Stored data entries
+ + +

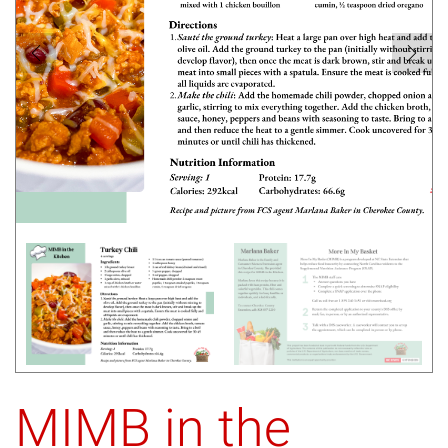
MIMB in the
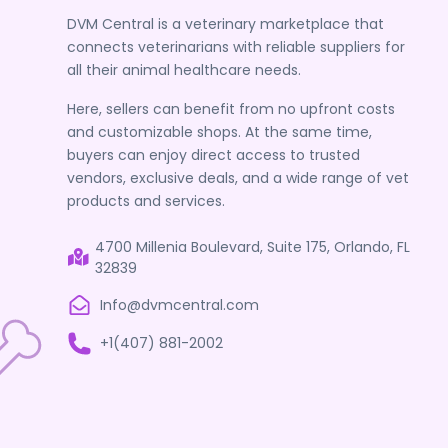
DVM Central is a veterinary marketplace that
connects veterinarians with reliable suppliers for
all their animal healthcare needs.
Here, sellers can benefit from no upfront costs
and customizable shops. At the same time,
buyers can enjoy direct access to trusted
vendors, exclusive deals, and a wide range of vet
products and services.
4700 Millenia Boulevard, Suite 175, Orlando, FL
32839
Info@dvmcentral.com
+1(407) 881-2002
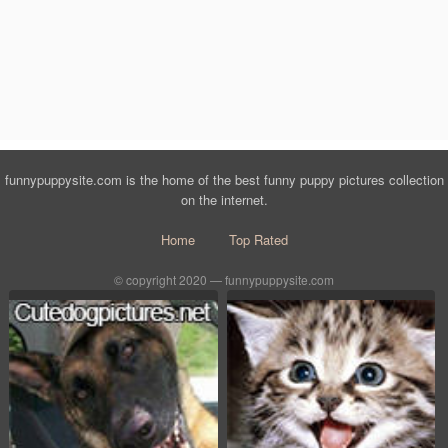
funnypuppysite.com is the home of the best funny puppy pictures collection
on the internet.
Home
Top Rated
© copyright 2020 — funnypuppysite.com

+ + +

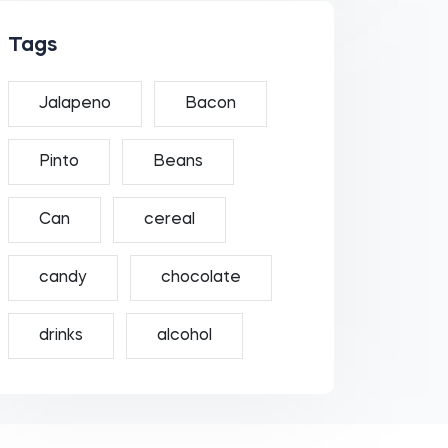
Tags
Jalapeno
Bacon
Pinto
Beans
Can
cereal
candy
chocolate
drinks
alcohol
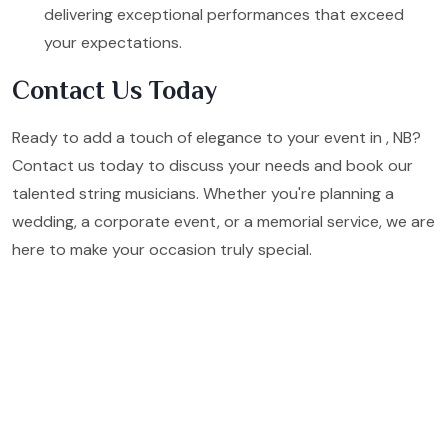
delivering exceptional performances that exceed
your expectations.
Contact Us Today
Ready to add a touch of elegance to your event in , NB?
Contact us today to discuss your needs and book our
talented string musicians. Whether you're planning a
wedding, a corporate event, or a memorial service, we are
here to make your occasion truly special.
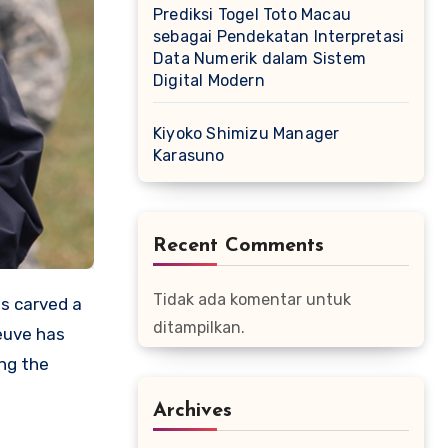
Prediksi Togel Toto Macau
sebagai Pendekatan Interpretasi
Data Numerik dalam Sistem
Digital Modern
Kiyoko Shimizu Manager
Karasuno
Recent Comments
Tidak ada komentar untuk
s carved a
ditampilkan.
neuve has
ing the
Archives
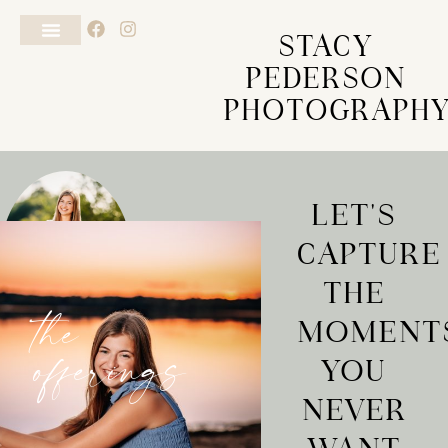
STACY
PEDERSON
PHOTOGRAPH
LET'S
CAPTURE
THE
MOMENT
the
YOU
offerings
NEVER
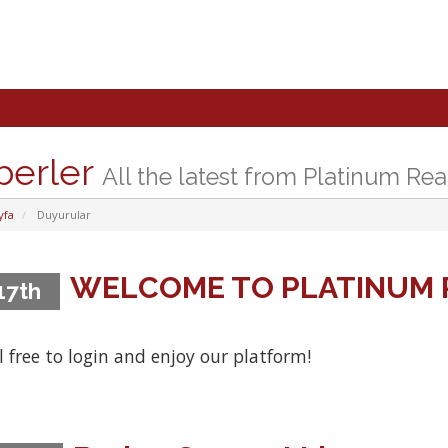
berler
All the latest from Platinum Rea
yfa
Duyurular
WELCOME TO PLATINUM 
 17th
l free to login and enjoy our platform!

+ + +

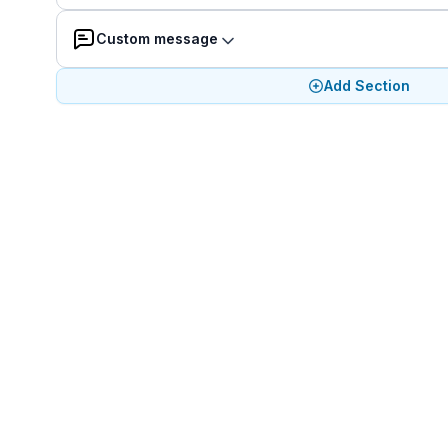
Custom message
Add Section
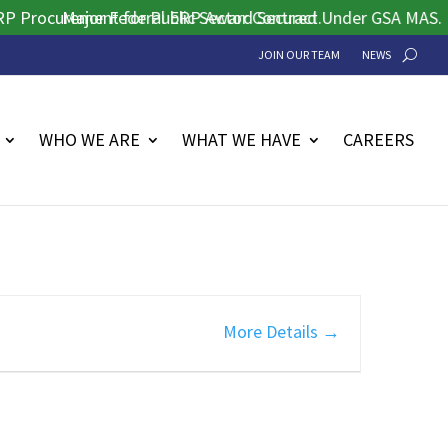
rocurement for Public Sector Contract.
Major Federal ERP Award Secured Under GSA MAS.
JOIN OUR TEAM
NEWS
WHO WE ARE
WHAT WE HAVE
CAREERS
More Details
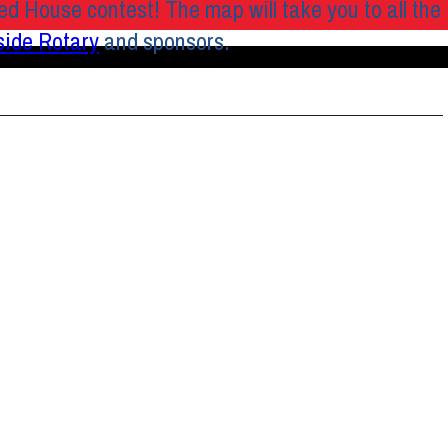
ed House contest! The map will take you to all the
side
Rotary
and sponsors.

+ + +

- _About this exercise_:
In the entries above, find the line that contains "More Details" and the line that contains "and sponsors.". Reproduce exactly those two lines and every line between them, but not the pictures.

- _Written response_:
More Details
ed House contest! The map will take you to all the
side
Rotary
and sponsors.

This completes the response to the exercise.